Read the full story by Heba Habib and Louisa Loveluck.

3. Under siege in their villages, Rohingya still in Burma say they’re trapped

Similar legislation could theoretically be used to prosecute officials responsible for the exodus of half a million Rohingya Muslims from Burma in just five weeks. The Burmese government has locked down troubled Rakhine state, blocking independent access to media and aid organizations that could gather evidence of atrocities that the United Nations has called a “textbook example of ethnic cleansing.”

Max Bearak gathered testimony from more than a dozen Rohingya trapped in Burma.

The Washington Post's Maher Sattar and Joyce Lee also spoke to one survivor in a video interview: 

4. Can the North Korean regime's lifeline be cut off?

This week, The Washington Post revealed that a mysterious North Korean vessel steaming toward the Suez Canal was seized off Egypt with a huge cache of weapons in August 2016.

A U.N. investigation later uncovered a complex arrangement in which Egyptian business executives ordered millions of dollars' worth of North Korean rockets for the country’s military while also taking pains to keep the transaction hidden.
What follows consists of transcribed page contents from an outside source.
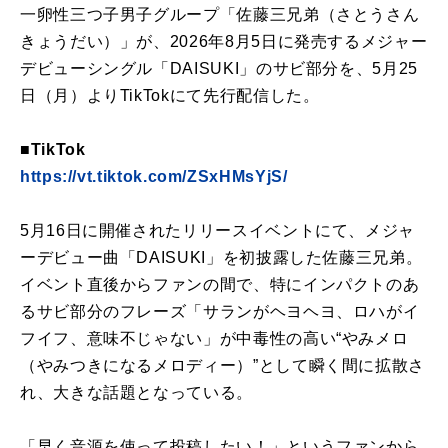
一卵性三つ子男子グループ「佐藤三兄弟（さとうさん
きょうだい）」が、2026年8月5日に発売するメジャー
デビューシングル「DAISUKI」のサビ部分を、5月25
日（月）よりTikTokにて先行配信した。
■TikTok
https://vt.tiktok.com/ZSxHMsYjS/
5月16日に開催されたリリースイベントにて、メジャ
ーデビュー曲「DAISUKI」を初披露した佐藤三兄弟。
イベント直後からファンの間で、特にインパクトのあ
るサビ部分のフレーズ「サランがヘヨヘヨ、ロハがイ
フイフ、意味不じゃない」が中毒性の高い“やみメロ
（やみつきになるメロディー）”として瞬く間に拡散さ
れ、大きな話題となっている。
「早く音源を使って投稿したい！」というファンから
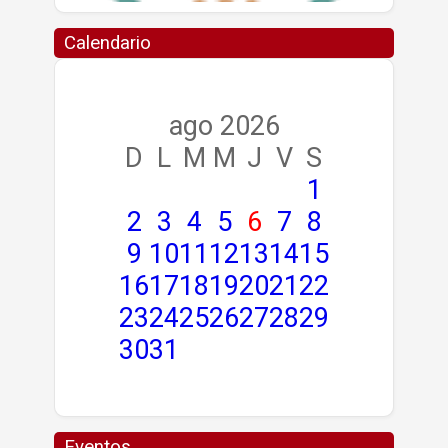
Calendario
ago 2026
D
L
M
M
J
V
S
1
2
3
4
5
6
7
8
9
10
11
12
13
14
15
16
17
18
19
20
21
22
23
24
25
26
27
28
29
30
31
Eventos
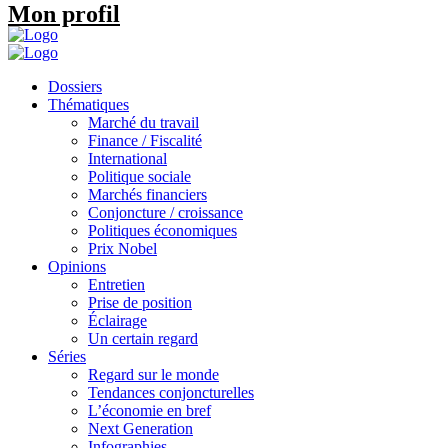
Mon profil
Dossiers
Thématiques
Marché du travail
Finance / Fiscalité
International
Politique sociale
Marchés financiers
Conjoncture / croissance
Politiques économiques
Prix Nobel
Opinions
Entretien
Prise de position
Éclairage
Un certain regard
Séries
Regard sur le monde
Tendances conjoncturelles
L’économie en bref
Next Generation
Infographies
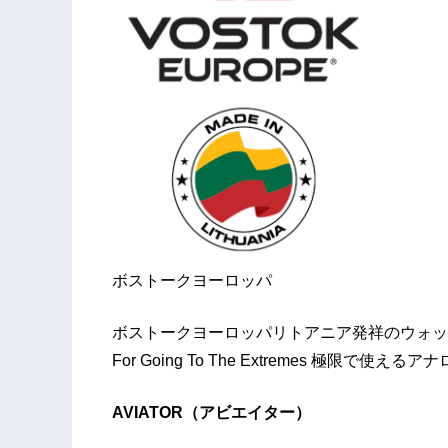
ボストークヨーロッパ
ボストークヨーロッパリトアニア発祥のウォッ
For Going To The Extremes 極限
AVIATOR（アビエイター）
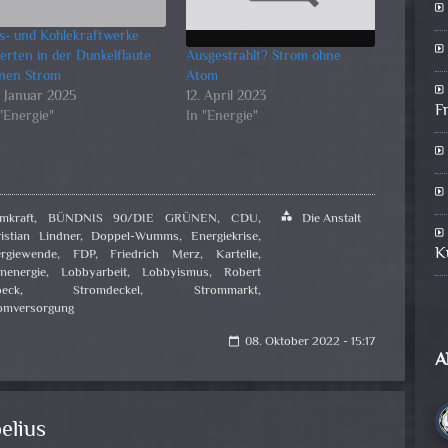
s- und Kohlekraftwerke
ferten in der Dunkelflaute
Ausgestrahlt? Strom ohne
inen Strom
Atom
. Januar 2025
12. April 2023
F
 "Energie"
In "Energie"
mkraft
,
BÜNDNIS 90/DIE GRÜNEN
,
CDU
,
category
Die Anstalt
istian Lindner
,
Doppel-Wumms
,
Energiekrise
,
K
rgiewende
,
FDP
,
Friedrich Merz
,
Kartelle
,
nenergie
,
Lobbyarbeit
,
Lobbyismus
,
Robert
eck
,
Stromdeckel
,
Strommarkt
,
omversorgung
08. Oktober 2022 - 15:17
calendar_today
A
elius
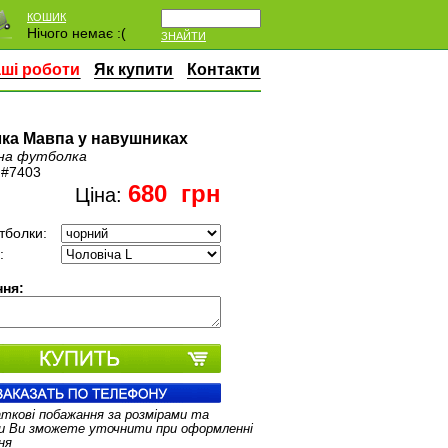
КОШИК
Нічого немає :(
ЗНАЙТИ
ші роботи
Як купити
Контакти
ка Мавпа у навушниках
на футболка
:
#7403
680
грн
Ціна:
тболки:
:
ня:
аткові побажання за розмірами та
и Ви зможете уточнити при оформленні
ня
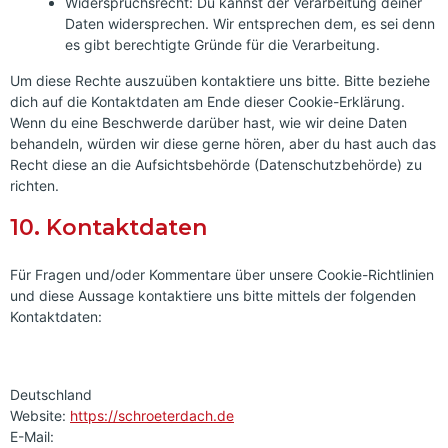
Widerspruchsrecht: Du kannst der Verarbeitung deiner
Daten widersprechen. Wir entsprechen dem, es sei denn
es gibt berechtigte Gründe für die Verarbeitung.
Um diese Rechte auszuüben kontaktiere uns bitte. Bitte beziehe
dich auf die Kontaktdaten am Ende dieser Cookie-Erklärung.
Wenn du eine Beschwerde darüber hast, wie wir deine Daten
behandeln, würden wir diese gerne hören, aber du hast auch das
Recht diese an die Aufsichtsbehörde (Datenschutzbehörde) zu
richten.
10. Kontaktdaten
Für Fragen und/oder Kommentare über unsere Cookie-Richtlinien
und diese Aussage kontaktiere uns bitte mittels der folgenden
Kontaktdaten:
Deutschland
Website:
https://schroeterdach.de
E-Mail:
The incident shed light on a little-understood global arms trade that has become an increasingly vital financial lifeline for North Korean leader Kim Jong Un, writes Joby Warrick.

Successive rounds of U.N. sanctions have cut off more than 90 percent of North Korea’s publicly reported exports — including coal, iron ore, seafood and, most recently, textiles — and have restricted the regime’s ability to earn foreign currency income by sending workers abroad. In China, pain and frustration are mounting, as Anna Fifield observed

5. An economic shift may have convinced Saudi Arabia to allow women to drive 

Financial pressure may also be behind Saudi Arabia's surprise announcement last week to allow women to drive. The Saudi government is aiming to increase female workforce participation from 22 percent to 30 percent by 2030. Lifting restrictions on driver’s licenses may be risky for Saudi royals in other ways, but it is one clear way to push the economy in the right direction, writes Adam Taylor.